Так почему этот «лишний» вопрос должен волновать философов науки? Только в том случае, если они в своем понимании, что такое мышление и что такое наука, ориентируются на массовый образец мышления, который и дает картину в принципе сомнительных истин, переносимую и на науку, поскольку и в ней работают не боги, а люди с их «ущербным» мышлением. Отсюда и попытки доказать объективность-истинность теоретического знания, соотнести его с тем, что не вызывает сомнений. Не вызывает сомнений истина факта или, как у логических позитивистов, истина «предложений наблюдения». Значит, нужно проверить теоретическое знание на его связь с фактами или «предложениями наблюдения». Если такую связь установить не удается, теоретическое знание объявляется неистинным, надуманным. Однако не лучше обстоит дело и при установлении подобной связи, поскольку в этом случае теоретическое знание теряет свое самостоятельное содержание, коль скоро сводится к содержанию «предложений наблюдения». Истина опускается до истины наблюдаемого факта, а теория – до описания наблюдаемых фактов.
Такая, предлагаемая логическими позитивистами, модель научной рациональности – следствие необоснованного недоверия к мышлению. Логический позитивизм, запрещая мышлению отрываться от «предложений наблюдения», лишает науку ее главной силы – объяснительной.

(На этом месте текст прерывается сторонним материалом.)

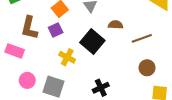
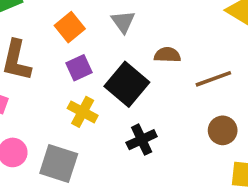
purple square: (56, 30) -> (79, 68), moved
black cross: (101, 88) -> (142, 140), moved

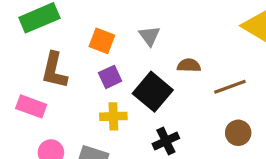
orange square: (70, 27) -> (102, 41), turned -30
yellow cross: (83, 112) -> (113, 116), turned -30

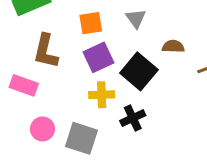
orange square: (102, 41) -> (91, 23), turned -30
purple square: (110, 77) -> (99, 57), size x1.4
black cross: (166, 141) -> (133, 118), moved

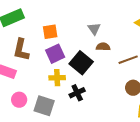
gray triangle: (136, 18) -> (94, 29), moved

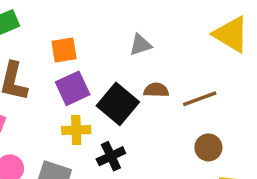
gray triangle: (94, 29) -> (141, 45), turned 48
brown semicircle: (103, 47) -> (156, 90), moved

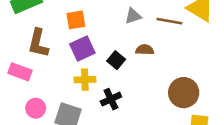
brown line: (200, 99) -> (169, 21), moved, turned 30
black square: (118, 104) -> (116, 60), size x0.6
brown circle: (208, 147) -> (184, 93), size x1.5

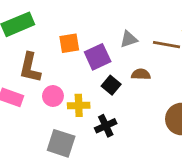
purple square: (82, 48) -> (98, 57), moved
pink circle: (36, 108) -> (53, 96), moved

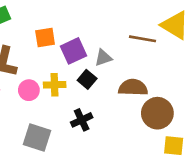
gray triangle: (129, 39) -> (103, 58), moved
brown semicircle: (141, 74) -> (133, 87), moved, size x1.5
yellow cross: (79, 105) -> (55, 85), moved

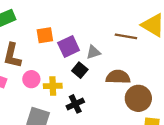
yellow cross: (55, 85) -> (53, 86), moved

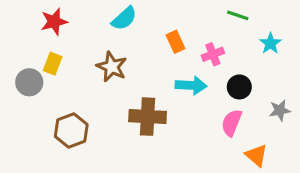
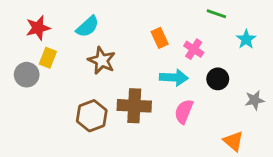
cyan semicircle: (124, 18) -> (88, 27), moved
red star: (54, 22) -> (38, 28), moved
pink cross: (213, 54) -> (194, 49), turned -36
pink semicircle: (232, 123) -> (184, 111), moved
brown hexagon: (71, 131) -> (92, 116), moved

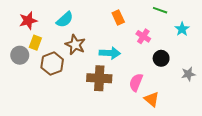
orange rectangle: (160, 38) -> (118, 17), moved
cyan arrow: (174, 77) -> (110, 53), moved
brown hexagon: (92, 116) -> (52, 64), moved
orange triangle: (233, 141) -> (152, 99), moved

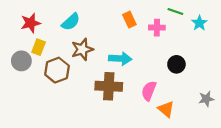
cyan star: (182, 29) -> (199, 23), moved
pink cross: (143, 36) -> (157, 28), moved, turned -32
brown star: (75, 45) -> (82, 49), turned 30
gray star: (188, 74) -> (206, 99), moved

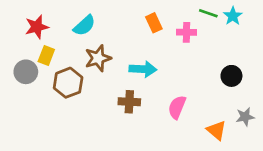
cyan star: (199, 23) -> (233, 16), moved
black circle: (176, 64) -> (231, 76), moved
brown cross: (109, 86) -> (129, 102), size x0.7
orange triangle: (166, 109) -> (216, 130), moved

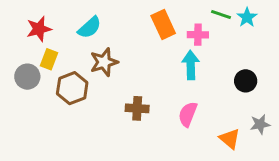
orange rectangle: (154, 23) -> (163, 25), size x1.4
cyan arrow: (143, 69) -> (191, 65), moved, turned -95

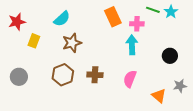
red star: (39, 29) -> (17, 22), moved
gray circle: (27, 77) -> (19, 77), moved
brown hexagon: (72, 88) -> (63, 75), moved

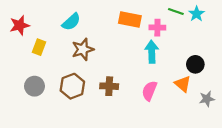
orange rectangle: (113, 17) -> (130, 20), turned -54
gray circle: (19, 77) -> (34, 86), moved
orange triangle: (159, 96) -> (183, 84), moved

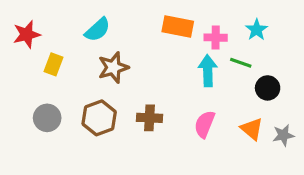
green line: (176, 11) -> (241, 63), moved
cyan star: (196, 14) -> (257, 30), moved
orange triangle: (183, 84) -> (252, 129), moved

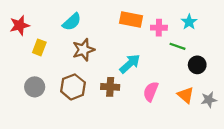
cyan arrow: (208, 71) -> (130, 64), moved, turned 50

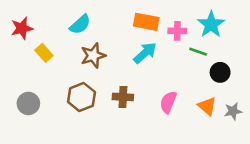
cyan star: (189, 22) -> (211, 24), size x1.5
yellow rectangle: (39, 47) -> (44, 53), turned -63
cyan arrow: (130, 64) -> (145, 53), moved
gray circle: (35, 87) -> (28, 103), moved

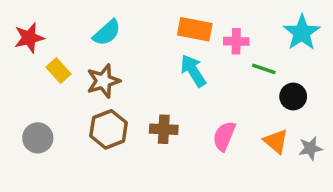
cyan star: (211, 24) -> (302, 33), moved
cyan arrow: (145, 53) -> (193, 71), turned -80
brown star: (93, 56) -> (103, 81), moved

Мышление потому и уходит от наблюдаемых фактов и наблюдаемых между ними связей на качественно другой уровень – теоретического знания, – что стремится объяснить наблюдаемые явления, которые сами не дают себе объяснения. Осуществление мышлением присущей ему объяснительной функции – это всегда создание нового знания, делающего пространство познания, – вначале одномерное, эмпирическое, – двухмерным, эмпирико-теоретическим. Логические же позитивисты ограничивают мышление, науку одномерным, эмпирическим пространством, в котором то, что они называют объяснением, не является таковым. Подмена объяснения логическими позитивистами состоит в том, что они объяснением считают знание, которое может предсказать наблюдаемые факты, т. е. подменяют объяснение предсказанием – дедукцией фактов из определенных предпосылок, устанавливаемых в одномерном, эмпирическом пространстве познания.